▶ WORK ORDER
For each entry that follows, write out an identical copy.

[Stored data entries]

_____

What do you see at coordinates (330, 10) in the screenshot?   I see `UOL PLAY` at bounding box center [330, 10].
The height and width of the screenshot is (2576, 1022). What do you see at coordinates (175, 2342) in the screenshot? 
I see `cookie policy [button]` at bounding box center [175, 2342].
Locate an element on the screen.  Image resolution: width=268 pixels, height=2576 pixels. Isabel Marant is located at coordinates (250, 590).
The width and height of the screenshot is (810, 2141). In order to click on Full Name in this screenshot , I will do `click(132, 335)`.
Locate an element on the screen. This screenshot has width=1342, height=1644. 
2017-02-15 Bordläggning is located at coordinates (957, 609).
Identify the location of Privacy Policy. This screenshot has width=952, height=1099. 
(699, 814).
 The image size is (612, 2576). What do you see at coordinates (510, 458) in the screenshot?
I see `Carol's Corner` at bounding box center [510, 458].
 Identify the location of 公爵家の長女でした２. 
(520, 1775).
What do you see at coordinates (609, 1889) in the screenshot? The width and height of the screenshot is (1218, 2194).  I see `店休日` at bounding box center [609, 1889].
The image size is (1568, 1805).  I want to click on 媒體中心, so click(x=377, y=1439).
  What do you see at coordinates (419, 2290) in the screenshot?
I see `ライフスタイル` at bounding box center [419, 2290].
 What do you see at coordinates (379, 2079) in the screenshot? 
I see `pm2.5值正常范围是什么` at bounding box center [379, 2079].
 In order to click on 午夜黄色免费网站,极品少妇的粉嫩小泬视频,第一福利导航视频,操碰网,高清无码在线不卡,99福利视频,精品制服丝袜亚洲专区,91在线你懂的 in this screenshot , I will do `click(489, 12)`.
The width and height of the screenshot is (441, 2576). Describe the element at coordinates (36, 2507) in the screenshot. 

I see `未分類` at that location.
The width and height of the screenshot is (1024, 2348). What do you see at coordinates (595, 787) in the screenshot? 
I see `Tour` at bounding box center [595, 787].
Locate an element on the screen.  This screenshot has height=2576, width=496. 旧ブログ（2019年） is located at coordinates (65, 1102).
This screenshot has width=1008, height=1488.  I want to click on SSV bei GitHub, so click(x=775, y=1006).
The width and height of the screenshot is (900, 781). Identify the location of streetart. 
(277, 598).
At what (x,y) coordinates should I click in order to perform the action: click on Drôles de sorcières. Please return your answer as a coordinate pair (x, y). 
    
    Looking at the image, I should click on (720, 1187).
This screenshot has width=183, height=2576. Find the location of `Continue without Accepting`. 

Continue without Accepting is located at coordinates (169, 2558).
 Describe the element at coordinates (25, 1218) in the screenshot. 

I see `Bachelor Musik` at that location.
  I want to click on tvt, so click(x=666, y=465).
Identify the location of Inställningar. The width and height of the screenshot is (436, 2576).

_____

▶ SOLVED EXERCISE
What do you see at coordinates (330, 10) in the screenshot?   I see `UOL PLAY` at bounding box center [330, 10].
The height and width of the screenshot is (2576, 1022). What do you see at coordinates (175, 2342) in the screenshot? 
I see `cookie policy [button]` at bounding box center [175, 2342].
Locate an element on the screen.  Image resolution: width=268 pixels, height=2576 pixels. Isabel Marant is located at coordinates (250, 590).
The width and height of the screenshot is (810, 2141). In order to click on Full Name in this screenshot , I will do `click(132, 335)`.
Locate an element on the screen. This screenshot has width=1342, height=1644. 
2017-02-15 Bordläggning is located at coordinates (957, 609).
Identify the location of Privacy Policy. This screenshot has width=952, height=1099. 
(699, 814).
 The image size is (612, 2576). What do you see at coordinates (510, 458) in the screenshot?
I see `Carol's Corner` at bounding box center [510, 458].
 Identify the location of 公爵家の長女でした２. 
(520, 1775).
What do you see at coordinates (609, 1889) in the screenshot? The width and height of the screenshot is (1218, 2194).  I see `店休日` at bounding box center [609, 1889].
The image size is (1568, 1805).  I want to click on 媒體中心, so click(x=377, y=1439).
  What do you see at coordinates (419, 2290) in the screenshot?
I see `ライフスタイル` at bounding box center [419, 2290].
 What do you see at coordinates (379, 2079) in the screenshot? 
I see `pm2.5值正常范围是什么` at bounding box center [379, 2079].
 In order to click on 午夜黄色免费网站,极品少妇的粉嫩小泬视频,第一福利导航视频,操碰网,高清无码在线不卡,99福利视频,精品制服丝袜亚洲专区,91在线你懂的 in this screenshot , I will do `click(489, 12)`.
The width and height of the screenshot is (441, 2576). Describe the element at coordinates (36, 2507) in the screenshot. 

I see `未分類` at that location.
The width and height of the screenshot is (1024, 2348). What do you see at coordinates (595, 787) in the screenshot? 
I see `Tour` at bounding box center [595, 787].
Locate an element on the screen.  This screenshot has height=2576, width=496. 旧ブログ（2019年） is located at coordinates (65, 1102).
This screenshot has width=1008, height=1488.  I want to click on SSV bei GitHub, so click(x=775, y=1006).
The width and height of the screenshot is (900, 781). Identify the location of streetart. 
(277, 598).
At what (x,y) coordinates should I click in order to perform the action: click on Drôles de sorcières. Please return your answer as a coordinate pair (x, y). 
    
    Looking at the image, I should click on (720, 1187).
This screenshot has width=183, height=2576. Find the location of `Continue without Accepting`. 

Continue without Accepting is located at coordinates (169, 2558).
 Describe the element at coordinates (25, 1218) in the screenshot. 

I see `Bachelor Musik` at that location.
  I want to click on tvt, so click(x=666, y=465).
Identify the location of Inställningar. The width and height of the screenshot is (436, 2576).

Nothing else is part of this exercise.